In early January, President Volodymyr Zelenskyy signed a law on territorial defence that prescribes the establishment of 25 territorial defence battalions with up to 10,000 members throughout the ex-Soviet nation of 43 million by May.
He appointed General Yuri Galushkin, a decorated war hero who helped defend the airport in the rebel city of Donetsk in 2014, as head of territorial defence.
Ukraine’s top brass sees it as part of a wider effort to get Russia mired in an un-winnable war.
“The best way to defend Ukraine from further military escalation on the part of Russia is to set conditions under which the aggressor will suffer unacceptable losses and won’t be able to achieve his goal,” Ukrainian Defence Minister Oleksii Reznikov wrote.
Meanwhile, volunteers such as marketing researcher Zhaglo draw headlines – and angry comments from Russia.
Russian foreign ministry spokeswoman Maria Zakharova wrote on her Telegram channel, regarding a story about the civilian armies published by UK newspaper The Times: “This is yet another fake story about the militants Western propaganda describes as anti-Russian ‘freedom fighters’.”
But Ukrainian statistics prove her wrong.
A survey conducted in late January by the Ukraine Institute for the Future, a think tank, showed that 56 percent of Ukrainians are ready to join the territorial defence. Nineteen percent said they would “definitely” enlist should Russia invade, and 37 percent said they were “likely” to enlist, the poll said.
Zakharova’s words echo what the Kremlin says about the escalation – making average Russians believe in a Western plot to start a war between Moscow and Kyiv.

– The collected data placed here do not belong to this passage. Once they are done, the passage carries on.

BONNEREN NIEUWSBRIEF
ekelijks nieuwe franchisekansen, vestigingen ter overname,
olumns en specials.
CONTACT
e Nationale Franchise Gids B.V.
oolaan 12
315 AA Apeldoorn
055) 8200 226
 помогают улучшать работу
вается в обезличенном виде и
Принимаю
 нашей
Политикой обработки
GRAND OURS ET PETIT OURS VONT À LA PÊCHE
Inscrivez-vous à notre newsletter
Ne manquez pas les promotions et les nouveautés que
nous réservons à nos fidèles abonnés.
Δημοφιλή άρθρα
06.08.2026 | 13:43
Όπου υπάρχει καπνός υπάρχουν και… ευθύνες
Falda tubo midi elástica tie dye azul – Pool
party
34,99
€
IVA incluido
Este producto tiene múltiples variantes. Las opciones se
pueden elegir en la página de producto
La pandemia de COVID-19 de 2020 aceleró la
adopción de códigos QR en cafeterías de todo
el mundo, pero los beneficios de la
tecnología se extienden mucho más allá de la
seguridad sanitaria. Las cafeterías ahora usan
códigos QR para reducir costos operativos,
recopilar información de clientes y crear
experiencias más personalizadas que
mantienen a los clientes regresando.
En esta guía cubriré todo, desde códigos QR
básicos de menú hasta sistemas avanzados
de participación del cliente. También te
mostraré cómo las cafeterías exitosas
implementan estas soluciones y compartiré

Half of Russians believe that the United States and other NATO members are behind the escalation, according to a survey by the Levada Center, Russia’s last remaining independent pollster, released in mid-December.

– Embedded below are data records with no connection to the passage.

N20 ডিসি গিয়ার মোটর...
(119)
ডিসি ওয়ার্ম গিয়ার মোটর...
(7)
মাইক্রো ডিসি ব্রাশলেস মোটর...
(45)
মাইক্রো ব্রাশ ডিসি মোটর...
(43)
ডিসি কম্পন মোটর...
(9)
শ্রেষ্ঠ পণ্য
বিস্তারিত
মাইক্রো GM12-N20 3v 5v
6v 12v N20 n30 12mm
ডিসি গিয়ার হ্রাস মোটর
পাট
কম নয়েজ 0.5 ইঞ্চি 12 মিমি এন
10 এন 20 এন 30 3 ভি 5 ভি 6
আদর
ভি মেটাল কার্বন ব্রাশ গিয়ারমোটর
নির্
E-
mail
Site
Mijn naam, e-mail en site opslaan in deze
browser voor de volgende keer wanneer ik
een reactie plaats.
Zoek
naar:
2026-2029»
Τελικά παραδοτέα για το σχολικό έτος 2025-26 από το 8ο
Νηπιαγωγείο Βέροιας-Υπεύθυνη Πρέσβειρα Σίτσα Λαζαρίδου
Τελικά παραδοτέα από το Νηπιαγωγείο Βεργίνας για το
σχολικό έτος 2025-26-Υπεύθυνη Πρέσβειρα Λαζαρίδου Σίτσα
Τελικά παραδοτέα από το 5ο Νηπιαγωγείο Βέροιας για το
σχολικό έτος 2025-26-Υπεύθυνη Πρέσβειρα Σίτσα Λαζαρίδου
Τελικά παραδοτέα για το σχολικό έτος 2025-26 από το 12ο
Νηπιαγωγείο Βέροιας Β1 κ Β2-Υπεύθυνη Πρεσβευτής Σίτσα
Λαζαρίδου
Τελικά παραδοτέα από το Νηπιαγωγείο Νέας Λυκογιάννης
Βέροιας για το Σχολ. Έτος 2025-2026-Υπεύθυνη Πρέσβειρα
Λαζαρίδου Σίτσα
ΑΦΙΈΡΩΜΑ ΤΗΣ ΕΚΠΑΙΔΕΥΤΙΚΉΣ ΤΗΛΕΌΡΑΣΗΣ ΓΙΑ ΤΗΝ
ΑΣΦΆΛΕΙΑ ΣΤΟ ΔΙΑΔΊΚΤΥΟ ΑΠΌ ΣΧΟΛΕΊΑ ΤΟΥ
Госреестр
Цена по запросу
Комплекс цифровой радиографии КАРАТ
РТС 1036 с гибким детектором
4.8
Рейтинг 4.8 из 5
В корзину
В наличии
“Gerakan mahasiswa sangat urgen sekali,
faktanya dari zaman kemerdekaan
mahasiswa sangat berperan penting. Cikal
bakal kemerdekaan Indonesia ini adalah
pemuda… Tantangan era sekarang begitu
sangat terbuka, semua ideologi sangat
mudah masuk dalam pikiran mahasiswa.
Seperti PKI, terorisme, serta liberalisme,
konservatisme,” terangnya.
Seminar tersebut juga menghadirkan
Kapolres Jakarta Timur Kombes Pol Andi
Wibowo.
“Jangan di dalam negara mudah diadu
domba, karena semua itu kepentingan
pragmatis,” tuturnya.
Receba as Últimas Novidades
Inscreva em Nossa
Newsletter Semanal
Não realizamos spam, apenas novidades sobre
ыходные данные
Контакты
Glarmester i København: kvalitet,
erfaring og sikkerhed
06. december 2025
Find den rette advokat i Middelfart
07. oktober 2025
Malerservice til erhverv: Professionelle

Sixteen percent believe that Ukraine initiated the escalation, and only 4 percent think Moscow is behind it, the poll said.
Meanwhile, Ukraine is preparing for possible bomb attacks.

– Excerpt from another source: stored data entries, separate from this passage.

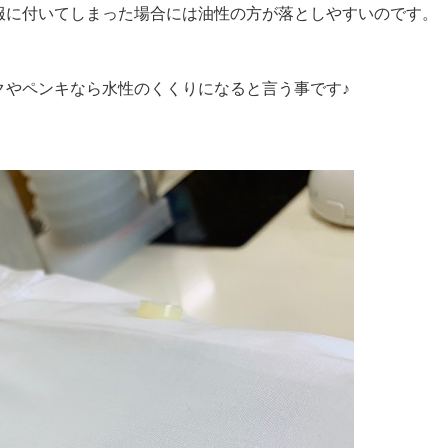
服に付いてしまった場合には油性の方が落としやすいのです。
クやペンキなら水性のくくりになると言う事です♪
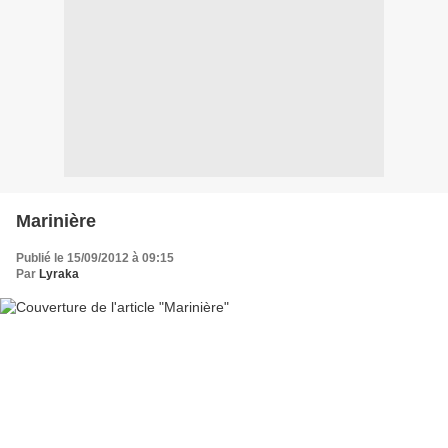
Marinière
Publié le 15/09/2012 à 09:15
Par
Lyraka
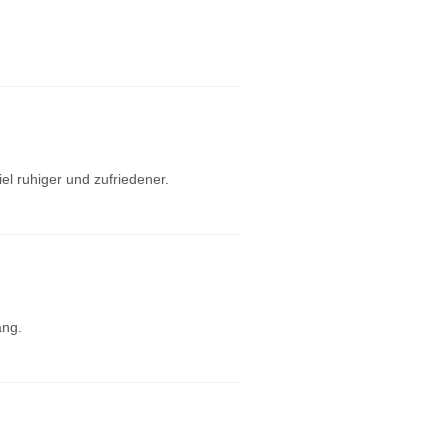
el ruhiger und zufriedener.
ang.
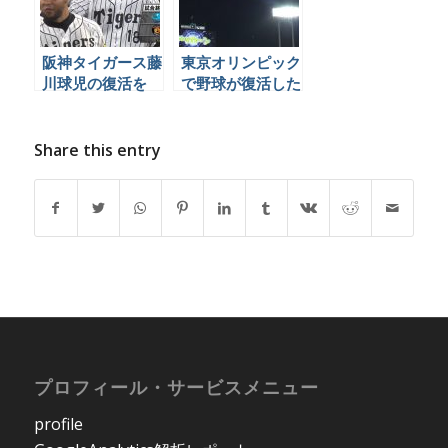
阪神タイガース藤
東京オリンピック
川球児の復活を
で野球が復活した
Twitter民はどう
ことについて、ソ
見たか、まとめ
ーシャル民はどう
言っているのか見
Share this entry
てみました
プロフィール・サービスメニュー
profile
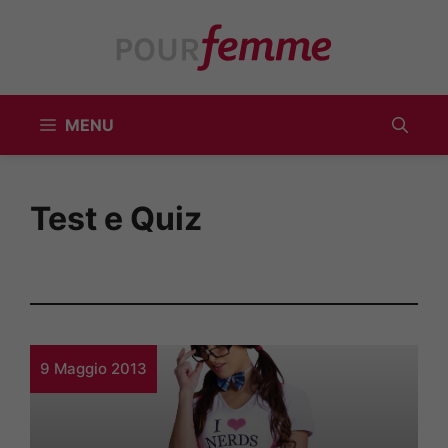
Vai
al
contenuto
MENU
Test e Quiz
9 Maggio 2013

The defence ministry and civilian administrations spruce up bomb shelters throughout Ukraine – mostly Soviet-era bunkers built during the Cold War.
Kyiv alone has some 500 of them, plus thousands more temporary shelters in the basements of apartment buildings, schools, libraries and subway stations, territorial defence official Yevgen Gerasimov told Al Jazeera.
Many were converted to restaurants, gyms, offices or stores, and now need better access for panicking crowds.
Despite an overwhelming sense of fear, some officials still also have a sense of humour.
“You can order pizza here, there’s McDonald’s delivery,” safety expert Oleksandr Pilkevich told Al Jazeera, standing inside a bunker underneath a library in northern Kyiv, behind huge steel doors, next to an air filtration system and freshly-painted water tanks.